Direct
DEAR DON
CHRISTOPHE MARGUET

L'été suivant...

Le lundi 27 mai 2019, par Laurent Sapir
Un été en pente douce mais fêlé de l'intérieur... Le nouvel album de "Limousine", ce hype-band immunisé contre toute prétention, nous enrobe dans les volutes d'une saison ni blanche ni sèche.

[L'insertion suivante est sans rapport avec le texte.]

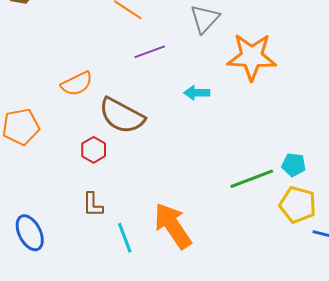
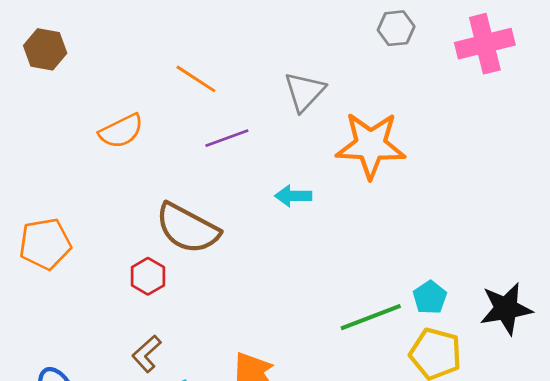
orange semicircle: (77, 84) -> (121, 131), moved
cyan pentagon: (294, 165) -> (430, 297), turned 30
brown L-shape: (93, 205) -> (147, 354), turned 48

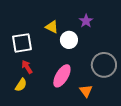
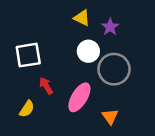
yellow triangle: (52, 27) -> (82, 18), moved
gray circle: (104, 65) -> (114, 69), moved
red arrow: (27, 67) -> (46, 86), moved

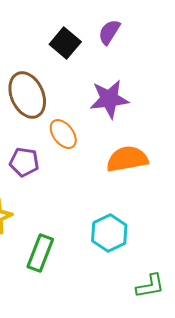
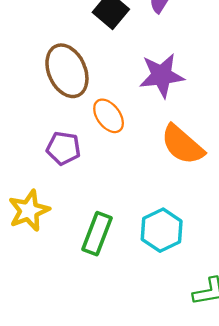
orange semicircle: (127, 159) -> (182, 145), turned -129
green rectangle: (40, 253) -> (97, 234), moved

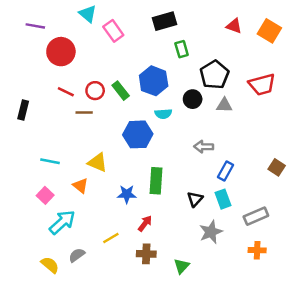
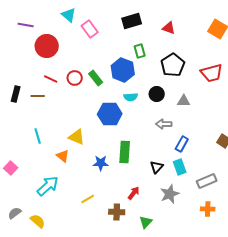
red triangle: (234, 26) -> (169, 28), moved
green rectangle: (182, 49) -> (140, 51), moved
black circle: (193, 99) -> (157, 94), moved
gray triangle: (224, 105) -> (184, 101), moved
brown line: (84, 113) -> (38, 96), moved
cyan line: (50, 161) -> (38, 136), turned 63
pink square: (45, 195) -> (11, 168), moved
red arrow: (145, 223) -> (134, 193), moved
gray semicircle: (77, 255) -> (15, 213), moved

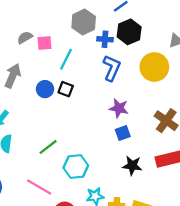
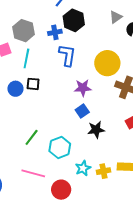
gray hexagon: (84, 22) -> (24, 31), moved
yellow circle: (154, 67) -> (107, 63), moved
blue square: (123, 133) -> (82, 111), moved
black star: (132, 166) -> (96, 130), moved

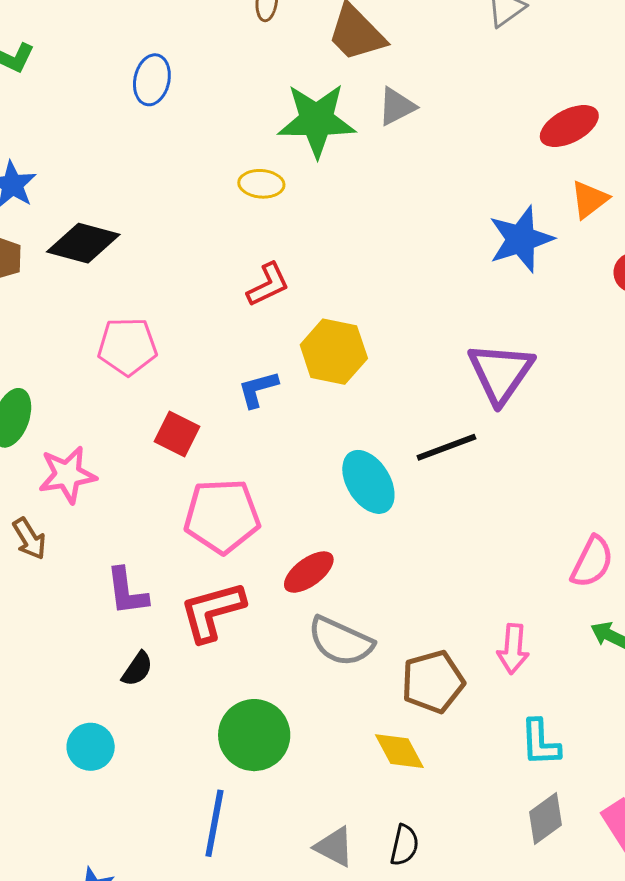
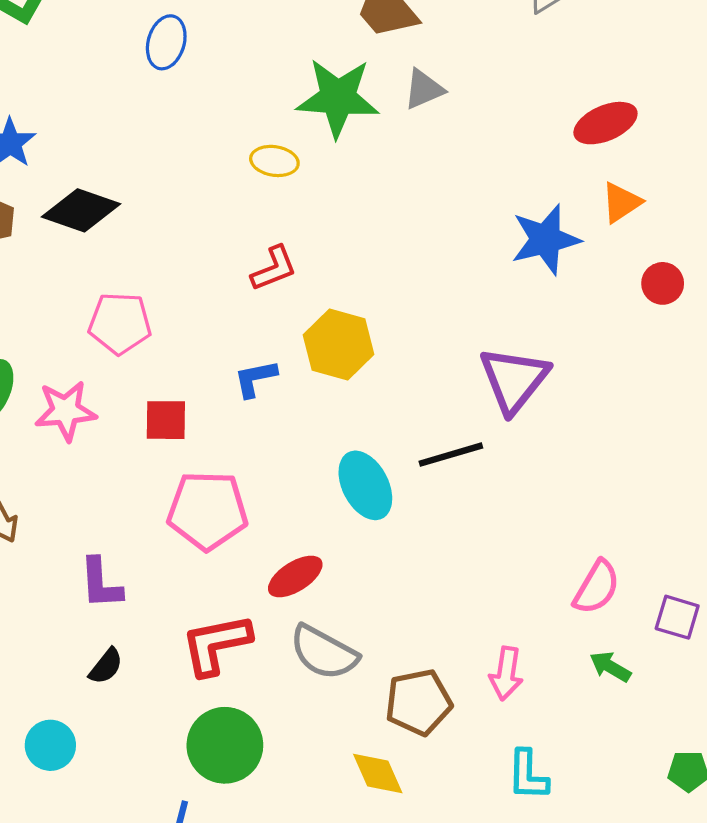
red square: (177, 434) -> (166, 420), turned -30
pink star: (67, 475) -> (66, 411), moved
red L-shape: (212, 611) -> (216, 644), moved

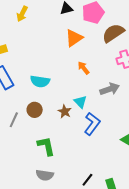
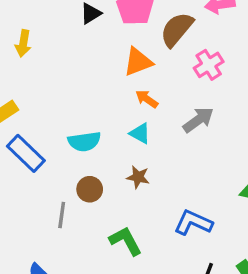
orange triangle: (74, 38) -> (138, 62), moved, turned 30
cyan triangle: (80, 102) -> (140, 133), moved
blue L-shape: (92, 124) -> (193, 223), moved, turned -85

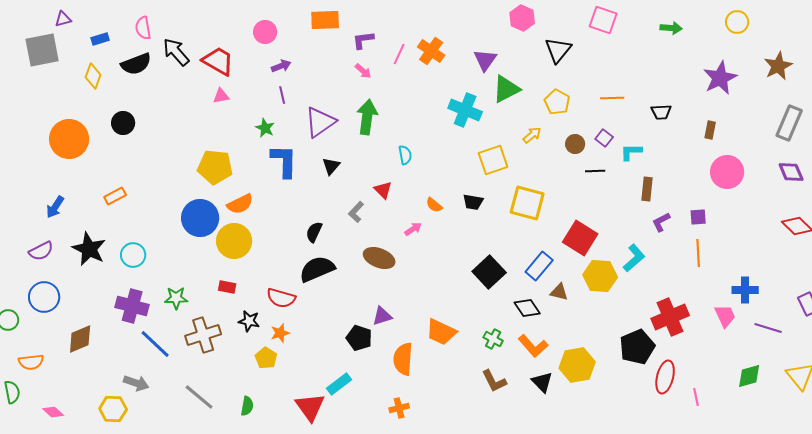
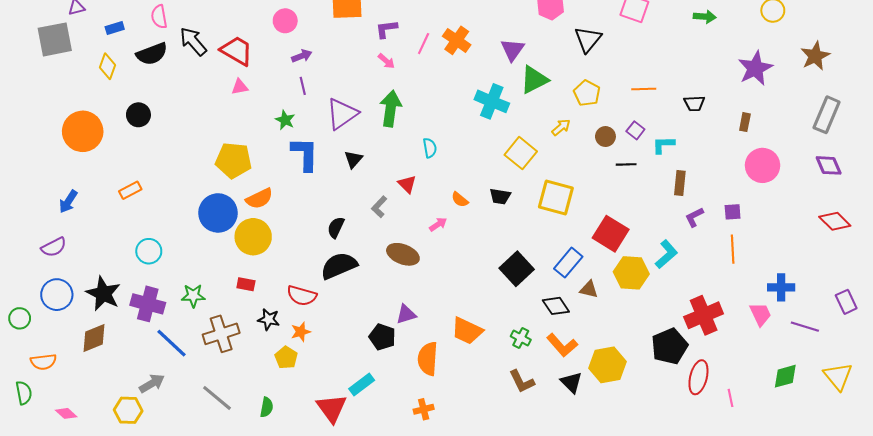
yellow square: (493, 160) -> (521, 153), turned -32
black star: (89, 249) -> (103, 294), moved
gray arrow: (136, 383) -> (152, 383), turned -50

Le jazz sur un hamac. Dolce Vita, farniente et fugace mélancolie à l'horizon, comme une fin de vacances dont on essaie de conjurer le spleen en pensant déjà à L'été suivant. Il porte impeccablement son titre, le nouvel opus de Limousine dont les quatre membres (Laurent Bardainne au saxophone, Maxime Delpierre à la guitare, Frédéric Soulard aux claviers et David Aknin à la batterie) empruntent des chemins de traverse toujours aussi planants quand un certain jazz carbure d'académisme ou de prétention.

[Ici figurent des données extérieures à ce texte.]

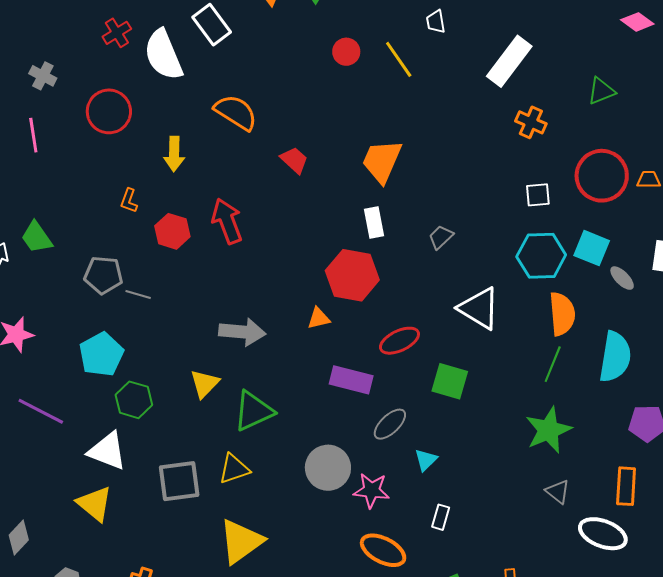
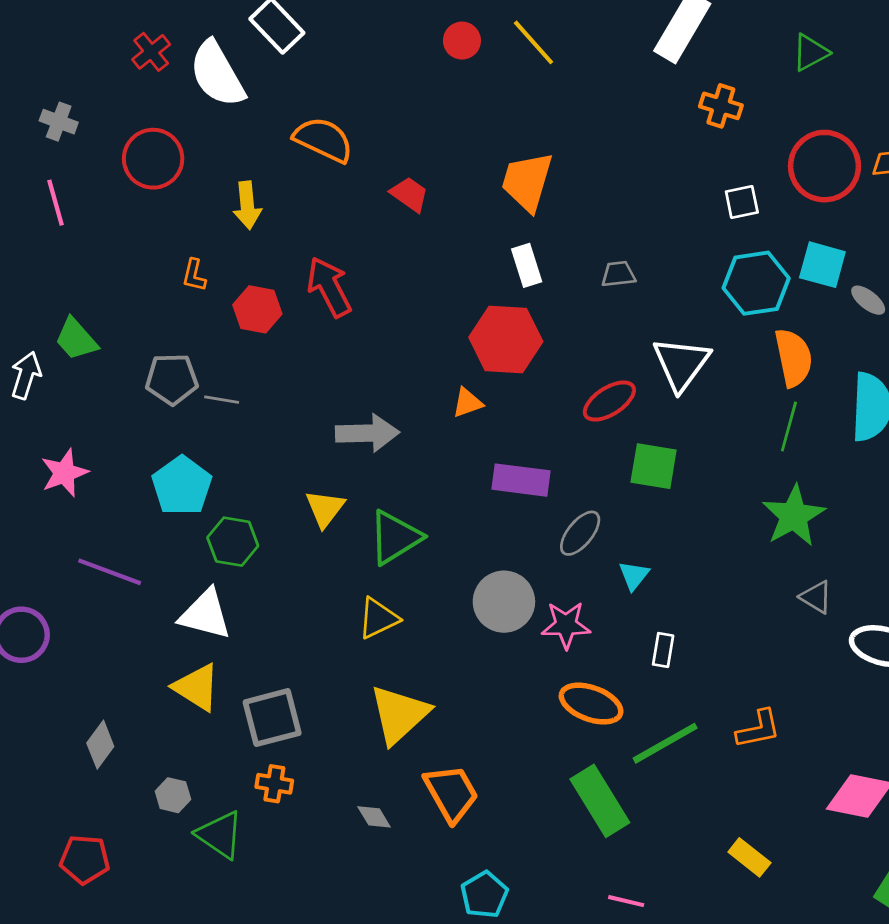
gray trapezoid: (441, 237) -> (618, 274), turned 44
white triangle: (479, 308) -> (681, 364), turned 42
red ellipse: (399, 341) -> (609, 401), moved
gray square: (179, 481) -> (272, 718), moved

L'Été suivant remplit son réservoir d'une essence plus rare, entre humilité et indolence. Et alors ? On entend déjà les grincements de dents (comme pour les zombies de Jarmusch à Cannes...), comme s'il fallait toujours être dans le sprint et dans le roboratif. Il est des flâneries, pourtant, qui charment par leur sensualité, et ce jazz qui se la coule douce nous berce autant que sur Limousine II et Siam Roads, les deux précédents disques d'un hype-band qui pousse toujours plus l'art du décoinçage.

D'autant que l'album est loin d'être monochrome. Un soleil voilé imprègne les lancinantes notes de Colombus, une brise joyeuse infuse les claviers de Oiseau du matin, et puisqu'il n'y a pas d'été sans fête, c'est à l'extrême-sud du Congo que Laurent Bardainne et ses comparses s'offrent un calypso allègre mâtiné de reggae avec Les amis de Pointe Noire. Après la Thaïlande de Siam Roads, on peut dire que les grandes distances leur réussissent.

Sauf qu'au gré des plages, Limousine ondule ses humeurs. Cette inquiétude, par exemple, qui s'indexe sur une guitare réverb' lors de l'envoûtant No California, puis s'emballe dans un solo à la Albert Ayler sur Cambodia. L'été se tend, des nappes d'électro glacial s'incrustent dans ce que les mélodies avaient de plus suave, on croirait voir un arc-en ciel, et puis c'est Pluie, titre du tout dernier morceau, comme la coda lancinante d'une saison ni blanche ni sèche. Pour résumer: des gouttes de pluie sur un hamac, la rosée du matin qui résiste aux orages à venir, un été en pente douce mais fêlé de l'intérieur. Avec Limousine, le bonheur ne tient qu'à un fil. Raison de plus pour ne pas passer à côté.